Anton Steinberger: Mich erinnert die Situation an die Finanzkrise 2008 und 2009 mit ihren gewaltigen Verwerfungen auf den internationalen Finanzmärkten. Wir als Sparkasse Feldkirch haben das aber ganz gut gemeistert, auch wenn einzelne Kunden sogar Geld abgehoben haben und in Safes deponierten.
Die Politik hat die Situation damals entspannt…
Steinberger: Ja, die österreichische Bundesregierung hat eine Garantie für Spareinlagen ausgesprochen. Das hat uns geholfen und die Märkte beruhigt.
Aber gelöst hat die Politik die Krise noch nicht!?

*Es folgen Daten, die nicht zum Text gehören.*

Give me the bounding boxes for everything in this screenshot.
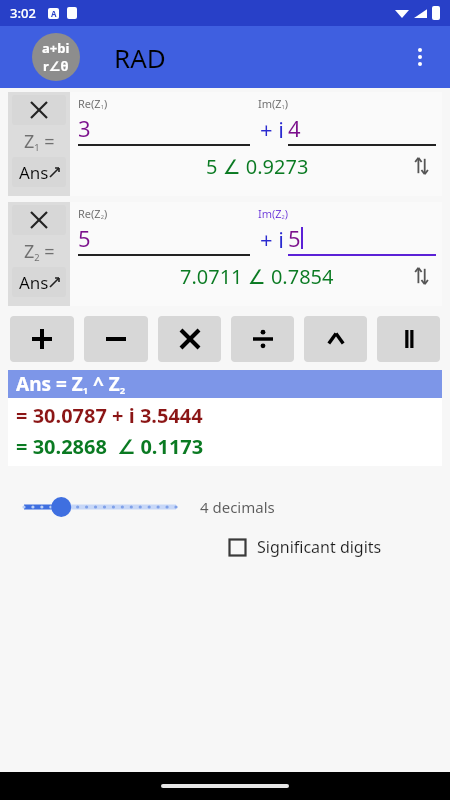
button[interactable]: Clear <box>12 95 66 125</box>
button[interactable]: Ans <box>12 157 66 187</box>
staticText: 5 <box>78 223 91 253</box>
staticText: 7.0711 ∠ 0.7854 <box>180 263 334 290</box>
button[interactable]: Swap notation <box>408 152 436 180</box>
staticText: 4 <box>288 113 301 143</box>
button[interactable]: Ans <box>12 267 66 297</box>
staticText: a+bi <box>42 39 70 57</box>
staticText: Ans <box>19 161 49 184</box>
button[interactable]: Add <box>10 316 74 362</box>
staticText: 5 <box>288 223 301 253</box>
staticText: A <box>51 8 57 19</box>
button[interactable]: Power <box>304 316 367 362</box>
button[interactable]: Clear <box>12 205 66 235</box>
button[interactable]: Significant digits <box>228 532 450 562</box>
button[interactable]: Multiply <box>158 316 221 362</box>
staticText: Significant digits <box>257 536 382 558</box>
button[interactable]: Ans = Z1 ^ Z2 <box>8 370 442 398</box>
staticText: 3 <box>78 113 91 143</box>
staticText: + i <box>260 114 284 144</box>
staticText: Re(Z2) <box>78 206 258 221</box>
staticText: RAD <box>114 40 166 75</box>
button[interactable]: Subtract <box>84 316 148 362</box>
staticText: 5 ∠ 0.9273 <box>206 153 309 180</box>
staticText: Z2 = <box>24 239 55 264</box>
staticText: Im(Z1) <box>258 96 289 111</box>
button[interactable]: Divide <box>231 316 294 362</box>
staticText: = 30.2868 ∠ 0.1173 <box>16 433 204 460</box>
staticText: 4 decimals <box>200 497 275 517</box>
staticText: 3:02 <box>10 4 36 22</box>
staticText: Ans = Z1 ^ Z2 <box>16 371 126 397</box>
button[interactable]: Decimals slider <box>24 490 176 524</box>
staticText: Im(Z2) <box>258 206 289 221</box>
staticText: r∠θ <box>43 57 69 75</box>
button[interactable]: More options <box>400 37 440 77</box>
button[interactable]: Swap notation <box>408 262 436 290</box>
staticText: Ans <box>19 271 49 294</box>
button[interactable]: Parallel <box>377 316 440 362</box>
staticText: Re(Z1) <box>78 96 258 111</box>
staticText: + i <box>260 224 284 254</box>
staticText: Z1 = <box>24 129 55 154</box>
button[interactable]: Toggle notation <box>32 33 80 81</box>
staticText: = 30.0787 + i 3.5444 <box>16 402 203 429</box>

Bernhard Zangerl: Die Nachwehen halten in einigen Märkten immer noch an. Wir verfügen über eine hohe Eigenkapital-decke, und können dadurch auch schwierige Phasen ohne Fremdfinanzierung gut meistern. In den Krisenjahren ist Bachmann sogar gewachsen. Marktverschiebungen nach der Krise waren aber auch bei uns der Anstoß, Prozesse gezielt zu hinterfragen und effizienter zu gestalten. Für uns sind lokale politische Rahmenbedingungen, die sich immer schneller verändern, eine größere Herausforderung.
Was bedeutet das?
Zangerl: Durch neue Gesetze steuern Politiker heute gezielt Branchen. Die Energiewende in Deutschland ist ein gutes Beispiel. Sie schafft für manche Unternehmen positive Anreize, andere stöhnen über die Vorgaben. Der Markt für Biogasanlagen steckt deshalb zum Beispiel in einer Krise.
Vor einigen Jahren sprachen manche schon vom Ende regionaler oder nationaler politischer Macht – war das ein Trugschluss?

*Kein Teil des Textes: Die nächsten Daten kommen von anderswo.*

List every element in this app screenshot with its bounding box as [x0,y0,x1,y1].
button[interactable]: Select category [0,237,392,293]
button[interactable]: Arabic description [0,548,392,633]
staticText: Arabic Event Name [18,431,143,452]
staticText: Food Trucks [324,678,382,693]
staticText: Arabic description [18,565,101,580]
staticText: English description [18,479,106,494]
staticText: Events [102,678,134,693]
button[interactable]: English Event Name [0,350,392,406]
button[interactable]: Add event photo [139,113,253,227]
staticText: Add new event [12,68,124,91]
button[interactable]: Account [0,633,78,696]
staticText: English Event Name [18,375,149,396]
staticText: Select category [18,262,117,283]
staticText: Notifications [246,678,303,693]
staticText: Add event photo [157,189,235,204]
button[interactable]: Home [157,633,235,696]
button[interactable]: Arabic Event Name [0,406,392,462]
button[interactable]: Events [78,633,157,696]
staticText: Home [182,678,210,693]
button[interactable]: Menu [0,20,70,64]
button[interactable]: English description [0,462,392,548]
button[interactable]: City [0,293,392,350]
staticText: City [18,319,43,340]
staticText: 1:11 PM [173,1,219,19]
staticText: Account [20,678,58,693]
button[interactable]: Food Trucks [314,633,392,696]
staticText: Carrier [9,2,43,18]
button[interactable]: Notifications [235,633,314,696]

Steinberger: Seit der Finanzkrise kämpfen wir mit zahlreichen neuen Regularien, die Sicherheit suggerieren und Kundenorientierung ausbremsen. Wir haben zu viele Gesetze und Vorgaben. Auch gute Bankhäuser mit einer guten Eigenkapitalquote leiden darunter, denn für kleine Banken gelten die gleichen strengen Vorgaben wie für große Institute.
Aber das schafft doch Sicherheit.
Zangerl: Überregulation schafft eine trügerische Sicherheit und ist auch für die Unternehmen eine riesige Last. Politische Rahmenbedingungen müssen praktisch sinnvoll sein. Wir sollten im politischen Prozess öfter mal innehalten und uns fragen: Was ist eigentlich das Ziel?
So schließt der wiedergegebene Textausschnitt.